[Collection entries]
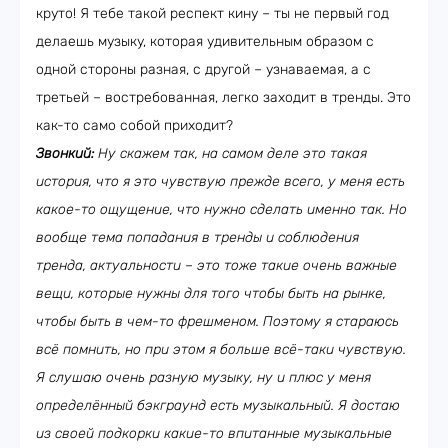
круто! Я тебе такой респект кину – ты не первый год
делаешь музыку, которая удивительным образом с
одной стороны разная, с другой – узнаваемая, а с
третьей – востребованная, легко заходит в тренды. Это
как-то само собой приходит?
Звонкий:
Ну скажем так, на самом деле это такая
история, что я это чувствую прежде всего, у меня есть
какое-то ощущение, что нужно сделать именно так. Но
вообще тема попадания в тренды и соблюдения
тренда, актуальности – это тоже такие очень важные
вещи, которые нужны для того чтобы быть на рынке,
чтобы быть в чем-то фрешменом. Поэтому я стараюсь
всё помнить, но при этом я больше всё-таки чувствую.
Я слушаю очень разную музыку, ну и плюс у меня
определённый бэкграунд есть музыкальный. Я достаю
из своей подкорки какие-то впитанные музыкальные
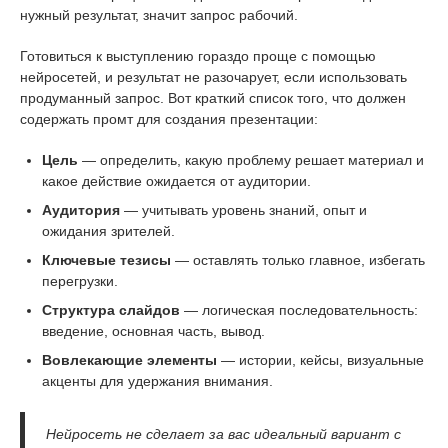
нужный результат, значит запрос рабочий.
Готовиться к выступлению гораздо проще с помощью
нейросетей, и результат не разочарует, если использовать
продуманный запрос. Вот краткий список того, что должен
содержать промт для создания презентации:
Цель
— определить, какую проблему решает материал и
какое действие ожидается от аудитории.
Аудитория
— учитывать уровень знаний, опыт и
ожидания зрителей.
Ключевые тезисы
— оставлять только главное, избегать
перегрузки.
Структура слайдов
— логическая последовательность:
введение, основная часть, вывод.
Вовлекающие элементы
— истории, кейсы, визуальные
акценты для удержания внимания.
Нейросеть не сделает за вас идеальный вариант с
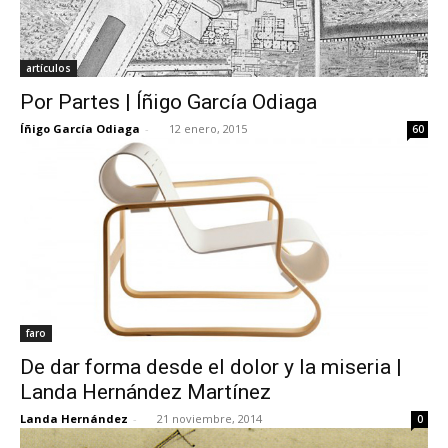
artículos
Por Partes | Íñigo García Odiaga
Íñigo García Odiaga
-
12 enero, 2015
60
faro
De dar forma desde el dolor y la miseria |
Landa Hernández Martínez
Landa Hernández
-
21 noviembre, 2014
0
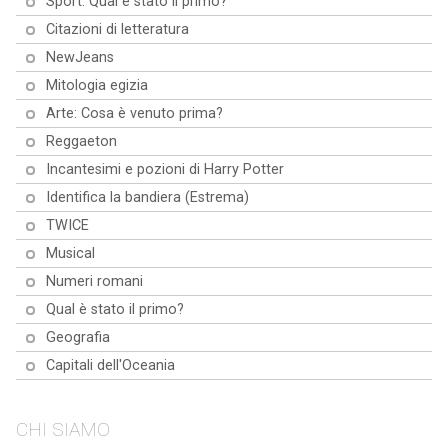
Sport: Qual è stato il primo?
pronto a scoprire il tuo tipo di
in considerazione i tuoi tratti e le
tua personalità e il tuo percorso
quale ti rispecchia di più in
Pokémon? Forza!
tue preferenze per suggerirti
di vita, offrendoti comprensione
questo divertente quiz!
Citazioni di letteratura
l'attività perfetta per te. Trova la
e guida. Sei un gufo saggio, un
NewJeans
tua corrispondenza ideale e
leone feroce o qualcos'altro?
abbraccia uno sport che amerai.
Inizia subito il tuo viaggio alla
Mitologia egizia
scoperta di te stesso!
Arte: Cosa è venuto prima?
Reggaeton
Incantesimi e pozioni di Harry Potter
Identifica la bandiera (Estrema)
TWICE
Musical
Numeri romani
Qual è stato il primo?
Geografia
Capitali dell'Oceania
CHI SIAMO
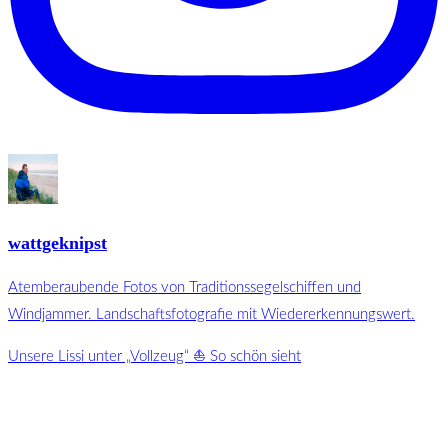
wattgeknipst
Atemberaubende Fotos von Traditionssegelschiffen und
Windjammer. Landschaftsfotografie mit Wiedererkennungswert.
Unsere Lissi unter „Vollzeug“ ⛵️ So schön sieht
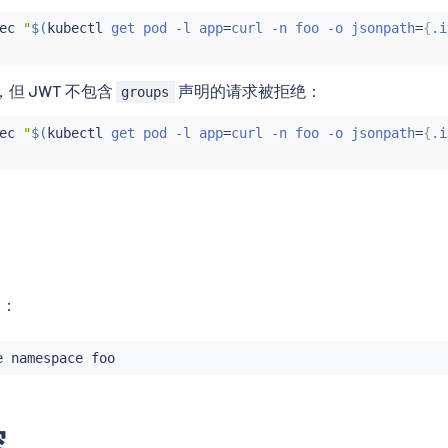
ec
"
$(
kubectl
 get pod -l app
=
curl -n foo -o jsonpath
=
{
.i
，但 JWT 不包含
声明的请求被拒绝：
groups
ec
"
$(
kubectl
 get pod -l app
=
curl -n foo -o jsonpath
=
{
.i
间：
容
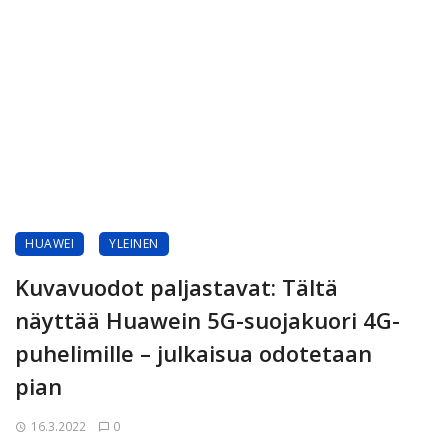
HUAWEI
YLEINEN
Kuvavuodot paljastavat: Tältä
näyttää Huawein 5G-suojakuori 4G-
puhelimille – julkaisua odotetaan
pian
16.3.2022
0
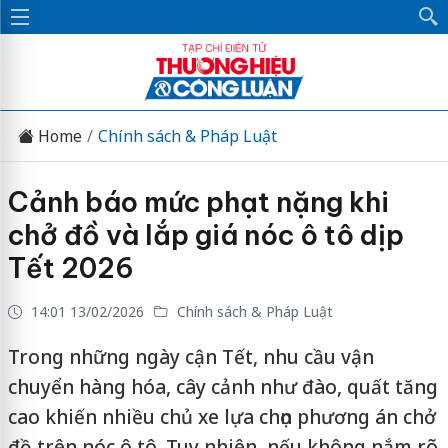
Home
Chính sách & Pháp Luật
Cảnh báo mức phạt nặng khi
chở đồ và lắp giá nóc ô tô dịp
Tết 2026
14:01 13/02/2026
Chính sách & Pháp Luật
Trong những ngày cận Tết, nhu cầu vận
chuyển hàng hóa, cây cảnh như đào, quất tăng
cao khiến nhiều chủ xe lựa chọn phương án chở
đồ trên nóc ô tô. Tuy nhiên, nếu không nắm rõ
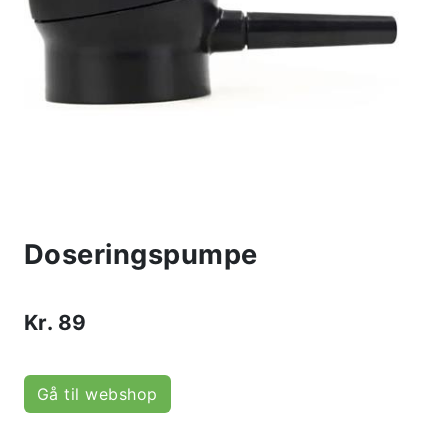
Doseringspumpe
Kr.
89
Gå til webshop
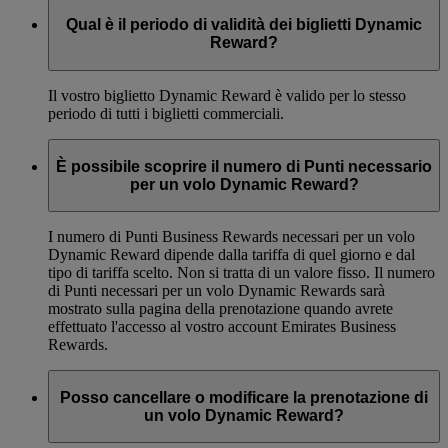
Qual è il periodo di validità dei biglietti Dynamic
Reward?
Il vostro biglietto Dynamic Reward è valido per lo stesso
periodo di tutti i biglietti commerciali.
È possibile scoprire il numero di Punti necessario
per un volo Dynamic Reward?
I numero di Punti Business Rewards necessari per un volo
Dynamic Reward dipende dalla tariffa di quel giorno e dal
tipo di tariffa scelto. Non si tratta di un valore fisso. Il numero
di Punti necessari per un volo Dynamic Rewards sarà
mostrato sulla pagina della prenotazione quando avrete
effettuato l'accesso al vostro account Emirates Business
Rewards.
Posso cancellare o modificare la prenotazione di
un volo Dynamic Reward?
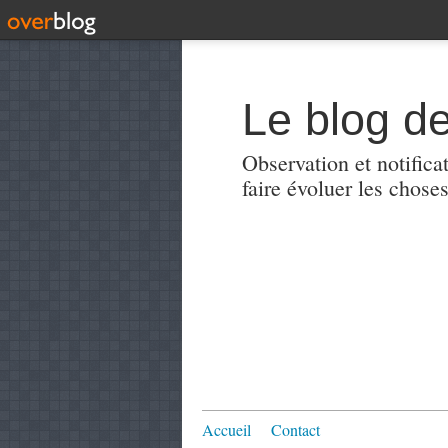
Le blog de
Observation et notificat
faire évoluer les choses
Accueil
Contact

#### [Exercise]
Only a number is expected here: the count of lines in the records above that include the word "stato".

#### [Exercise result]
2